Evernote and Feedly both fell prey to distributed denial of service (DDoS) attacks this week. Feedly was contacted by cyber criminals seeking to extort money from the company in order to make the attacks stop.
The Feedly attack this morning occurred just one day after a similar attack briefly denied service to Evernote users. Although it is uncertain whether the two attacks were perpetrated by the same individuals, Feedly and Evernote often work closely together.
"We refused to give in and are working with our network providers to mitigate the attack as best as we can," Feedly says in a statement today.
Evernote's 100 million users were unable to synchronize data between devices after the attack started at around 2:30 p.m. PST Tuesday. However, the company was able to bring the service back online after a few hours despite the fact that the DDoS attack was still underway. The 12 million people who use Feedly lost access to the service at around 2 a.m. PST Wednesday. Feedly remained offline until the attack was finally neutralized at around 3 p.m.
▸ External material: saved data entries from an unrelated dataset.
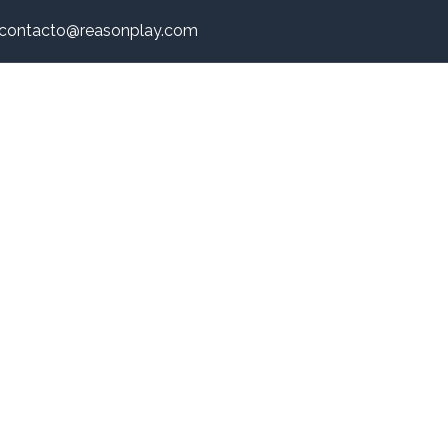
contacto@reasonplay.com
Inicio
Nosotros
Tienda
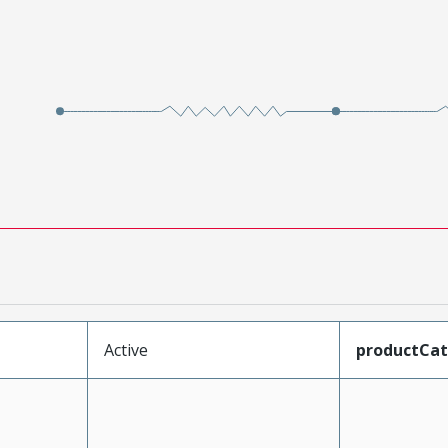
Active
productCa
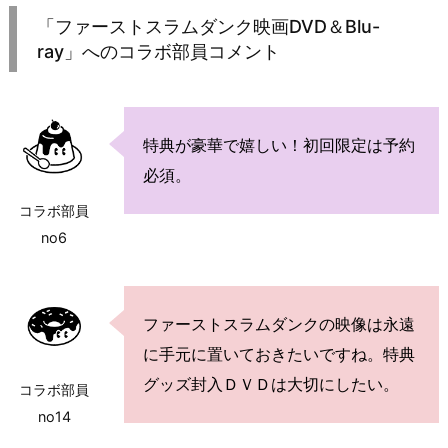
「ファーストスラムダンク映画DVD＆Blu-
ray」へのコラボ部員コメント
特典が豪華で嬉しい！初回限定は予約
必須。
コラボ部員
no6
ファーストスラムダンクの映像は永遠
に手元に置いておきたいですね。特典
グッズ封入ＤＶＤは大切にしたい。
コラボ部員
no14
DDoS attacks are caused by hundreds or even thousands of computers all sending large amounts of information to the target's servers, causing them to be overwhelmed and unable to respond to user requests. The computers used in the attack are often PCs that have been hijacked to create what is known as a botnet. With the increased speed and bandwidth of modern internet connections, the power of DDoS attacks also increases. The same number of computers can flood a server with more data than ever before.
Based on a report published in April by Verizon the average size of DDoS attacks more than doubled to 10.1 Gbps between 2011 and 2013. Attacks reaching 100 Gbps have become increasingly common, and an attack on Cloudflare in February exceeded 400 Gbps. Attacks of this size are made possible by botnets made containing a large number of servers, which are capable of sending out far more data than home computers.
Feedly says that it is working with other victims of the same group as well as local law enforcement to determine who was behind these attacks. DDoS attacks do not infiltrate the target servers, so neither Feedly nor Evernote had any data compromised.